Le coin où j'habite est protégé. Cela signifie : pas d'épandage de sel, sauf force majeure (le pur verglas peut s'avèrer mortel pour les voitures, comme pour les piétons). On a donc juste un tracteur qui passe pour dégager la neige ... quand il ne nous oublie pas.
Si on veut aller travailler, il faut donc d'abord déblayer la sortie du garage (50 m2 environ). Pour cela nous avons quatre pelles à neige, que nous manions gaiement en famille. A côté du chemin que nous traçons ainsi, nous produisons donc un tas de neige de la même surface qui fait entre un mètre et un mètre cinquante d'épaisseur en une saison (de temps en temps il y a heureusement quelques fontes). Ce travail est le plus souvent effectué entre 6 et 7 h du matin ou entre 10 et 11 h du soir (parfois les deux). Ca réveille et ça endort aux bons moments. Puis il faut sortir la voiture sur une couche de neige qui fait de quelques cm de neige durcie à une vingtaine de centimètres bien collants ou poudreux, suivant la fantaisie météorologique du moment. Il y a d'abord deux virages à 90° et une montée très raide de moins de 80 m pour arriver à la première bifurcation où la route redescend jusqu'à la départementale.

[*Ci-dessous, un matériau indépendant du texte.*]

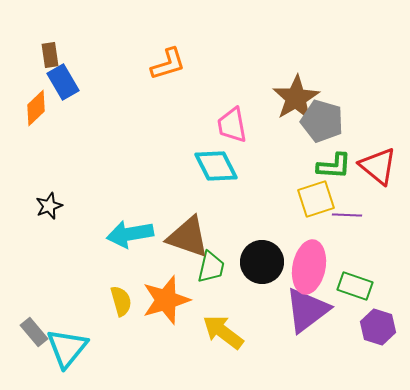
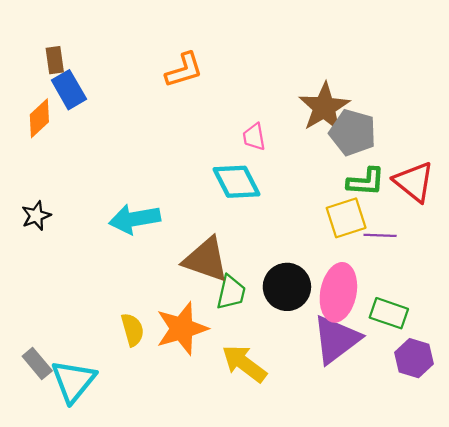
pink trapezoid: (232, 125) -> (254, 137), size x0.7
black star: (49, 206) -> (36, 216), moved
cyan arrow: (130, 234) -> (135, 219), moved

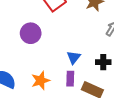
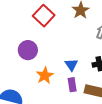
orange star: (41, 80) -> (45, 76), moved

C'est ce premier bout qui est le plus dur. Il faut tout d'abord des pneus neige en parfait état pour que les roues mordent suffisamment la route pour arriver en haut. En général quand nous sommes à quatre dans la voiture, nous n'y arrivons pas. Stop, tout le monde descend à mi-chemin (ou 5 m avant la fin de la montée) et je repars en marche arrière en demi-glissades jusqu'au point de départ. Là je me tourne, j'ouvre le hayon arrière et je refais la montée en marche arrière. C'est ce qui va le mieux avec une traction avant (Renault Scénic). Arrivé en haut, j'embarque à nouveau la famille. Quand le tracteur n'est pas passé, je mets les chaînes. Ce petit chemin n'est pas innocent, car d'un côté de la route, il y a un ravin. Il ne faut donc pas déraper dans le mauvais sens.
Arrivé en haut, il faut entamer la descente. Suivant l'épaisseur de la neige et la qualité de la couche, ce sera fait avec ou sans les chaînes. Ici sur 500 m forte descente avec virages "traîtres" et ravin tantôt à gauche, tantôt à droite de la route. Vitesse moyenne de la descente : 10 - 15 km/heure. Interdiction absolue de freiner, de traiter le volant brutalement ou autres incartades. Le fossé guette.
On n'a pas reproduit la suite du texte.